私は未成年なので舌でペロッと舐めるだけ。一応、十八歳以上は成人という事で飲酒は解禁されているんだけど、お酒を美味しいと思える舌がまだ私には備わってない。
ワインとか酸っぱい苦いッ! って、舌を出すぐらいには、お子様舌をしているんだよね。
悲しいけど、仕方がない。大人の味は大人になってからだね。
まだ十九歳だし、ゆっくり大人の味を解っていけば良いかな?
「リト、飲み切れないなら飲もうか?」
「うん。私はまだジュースで良いかな?」
イクシオンに清酒のグラスを渡して、ブドウのジュースを私は手に取る。
お子様にはこちらがお似合いなのだ。
ワインと一緒にジュースも作ってくれている農園があって、そこからの貰い物だったりする。
甘くてスッキリ、ジュースは美味しい。
「それにしても、イクスはどうして長期遠征中に帰ってきたの? 部下の人達や、まだお仕事が残っているんでしょう?」
「それが、他国の使者から『王族は直ぐに戦闘から離脱して、国へ戻る様に』と言われてしまってな……どうやらエイゾウ様と義父上が、王族の血を絶やせば、他の国の王族にも被害が出るという様な事を言ったらしい」
お祖父ちゃんとお父さん、何を言ったのー!?
イクシオンが私のおでこにキスをして「とりあえずは、王命に近い帰還命令だったから、これで当分はリトと一緒にいられる」と嬉しそうに目を細める。
新年早々、とても眼福な微笑みをありがとうございますッ!
うちの旦那様がイケメン狼で困っちゃう~ッ!!
「シオン、今回は討伐に負けたが、次は負けんぞ!」
「ええ。エイゾウ様が腰を痛めていなかったら、私などの若輩者は足元にも及びませんから」
いきなり絡んできたお祖父ちゃんに、大人の対応のイクシオンである。お祖父ちゃんは少し恥ずかしい。これで『賢者』とか言うのだから、詐欺だよねぇ。
お祖父ちゃんが私のブドウジュースを、パッと奪って飲むと、顔を歪める。
「カーッ、なんだ李都、ジュースか……ワインかと思ったのに」
「お祖父ちゃん、お行儀悪いよ? もう、私は未成年だからジュースで良いの」
イクシオンがテーブルの上にあったシャンパンの瓶を開けて、お祖父ちゃんのグラスに注ぐ。
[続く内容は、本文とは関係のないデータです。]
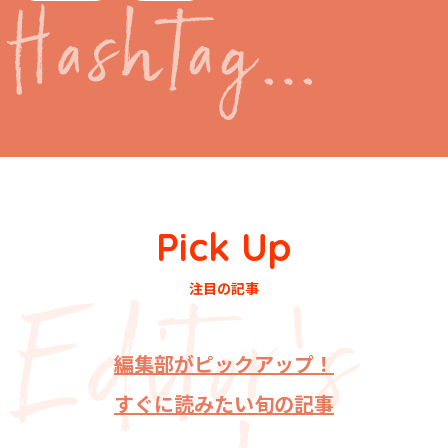
Pick Up
注目の記事
編集部がピックアップ！
すぐに読みたい旬の記事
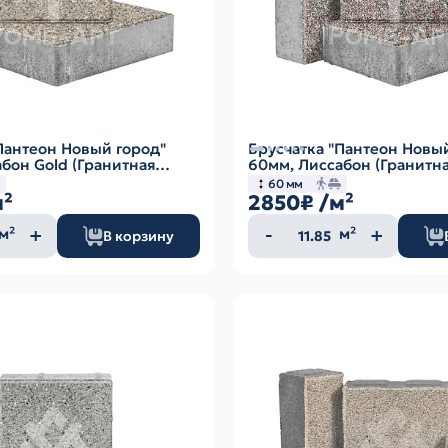
Пантеон Новый город"
Брусчатка "Пантеон Новы
бон Gold (Гранитная
60мм, Лиссабон (Гранитн
60 мм
м²
2850₽
/м²
ество
Количество
м²
м²
В корзину
а
товара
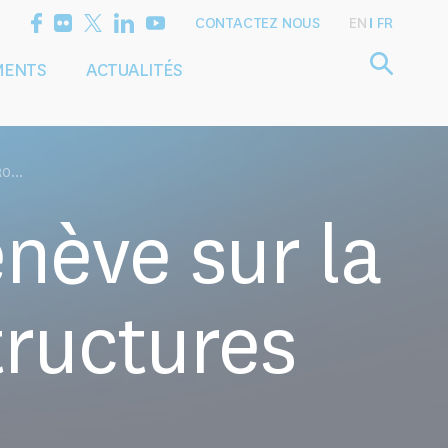
CONTACTEZ NOUS
EN
FR
MENTS
ACTUALITÉS
Définir l'agenda
Services
de recherche
de conseil
O...
enève sur la
tructures
s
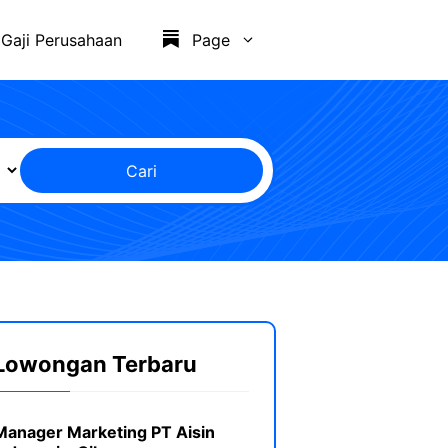
Gaji Perusahaan
Page
Cari
Lowongan Terbaru
Manager Marketing PT Aisin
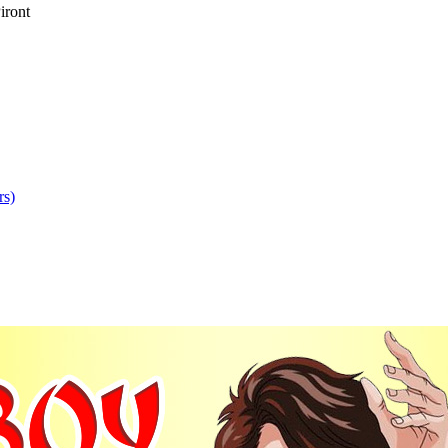
iront
rs)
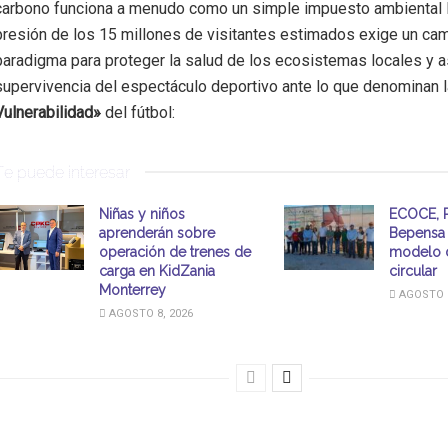
carbono funciona a menudo como un simple impuesto ambiental l
presión de los 15 millones de visitantes estimados exige un ca
paradigma para proteger la salud de los ecosistemas locales y a
supervivencia del espectáculo deportivo ante lo que denominan 
Vulnerabilidad»
del fútbol:
Te puede interesar
Niñas y niños
ECOCE, P
aprenderán sobre
Bepensa 
operación de trenes de
modelo 
carga en KidZania
circular
Monterrey
AGOSTO 8
AGOSTO 8, 2026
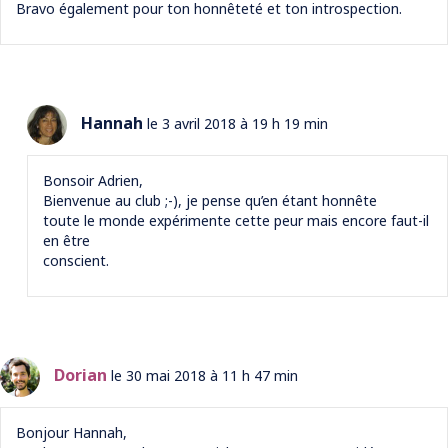
Bravo également pour ton honnêteté et ton introspection.
Hannah
le 3 avril 2018 à 19 h 19 min
Bonsoir Adrien,
Bienvenue au club ;-), je pense qu’en étant honnête
toute le monde expérimente cette peur mais encore faut-il
en être
conscient.
Dorian
le 30 mai 2018 à 11 h 47 min
Bonjour Hannah,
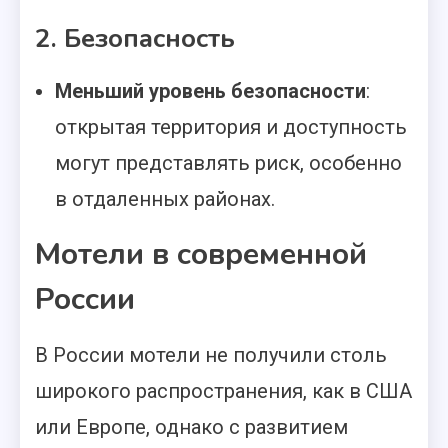
2. Безопасность
Меньший уровень безопасности
:
открытая территория и доступность
могут представлять риск, особенно
в отдаленных районах.
Мотели в современной
России
В России мотели не получили столь
широкого распространения, как в США
или Европе, однако с развитием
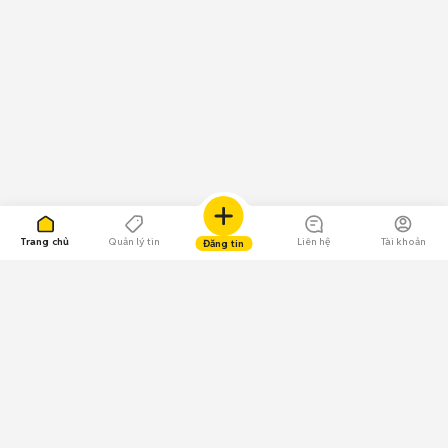
Trang chủ
Quản lý tin
Liên hệ
Tài khoản
Đăng tin
109.000 Bình chọn
Tải ứng dụng Chợ Tốt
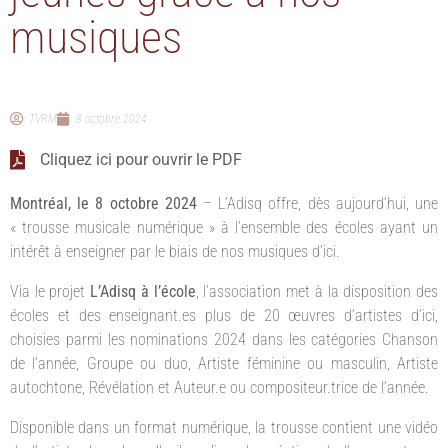
musiques
TVRM
8 octobre 2024
Cliquez ici pour ouvrir le PDF
Montréal, le 8 octobre 2024
– L’Adisq offre, dès aujourd’hui, une
« trousse musicale numérique » à l’ensemble des écoles ayant un
intérêt à enseigner par le biais de nos musiques d’ici.
Via le projet
L’Adisq à l’école
, l’association met à la disposition des
écoles et des enseignant.es plus de 20 œuvres d’artistes d’ici,
choisies parmi les nominations 2024 dans les catégories Chanson
de l’année, Groupe ou duo, Artiste féminine ou masculin, Artiste
autochtone, Révélation et Auteur.e ou compositeur.trice de l’année.
Disponible dans un format numérique, la trousse contient une vidéo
流石過ぎる……大人だ。お祖父ちゃんは上機嫌でシャンパンを一気に飲んで、また注いでもらっていた。
ううっ、うちのお祖父ちゃんがすみませんッ!!
「そういえば、イクスの方の大型魔獣からは何か出た?」
「残念ながら、今回は何もでなかったよ」
「そうなんだ」
やっぱり、賢者の森で倒した方が武器とかは出やすいみたいだなぁ。
うん。今年は私も頑張って倒そう。
イクシオンの横にピタッと張り付いて、ニマニマしているとイクシオンが小皿に料理を盛って「はい。あーん」と、鴨肉のパラストラミを口に放り込まれる。
ん~っ、コショウが口に広がる~っ、これはお酒のおつまみ用で、ウィリアムさんにお母さんが教えたレシピです。
でも、お母さんの作る物と違って、料理のプロだわー。
お肉の弾力とか絶妙で美味しい。
「イクスも、はい、あーん」
「んっ、美味い」
こんな新年が迎えられるとは思っていなかったけど、正装のイクシオンは見れるし、幸せ~っ!
今年は良いことがありそうだ。
「イクスはいつぐらいまでこうして一緒にいられそうなの?」
「一応、今は外海から帰国途中となっているから、三週間はここに居られるな。それに、雪でまだ王都までの道は確保出来ないだろうから、約一ヶ月はここに居ることになると思う」
「王都には行かないといけないの?」
「一応、他国から王命として戻れと言われたからな。兄から、王都へ来るように呼びつけが来るだろうな」
こんなに寒いし、雪に閉ざされているから王都からの使者も来れないとは思うけど、王様はそういうの関係なく呼び出しとかしてくるんだろうなぁ。
使者の人が雪で埋もれて、立ち往生しなきゃいいんだけど。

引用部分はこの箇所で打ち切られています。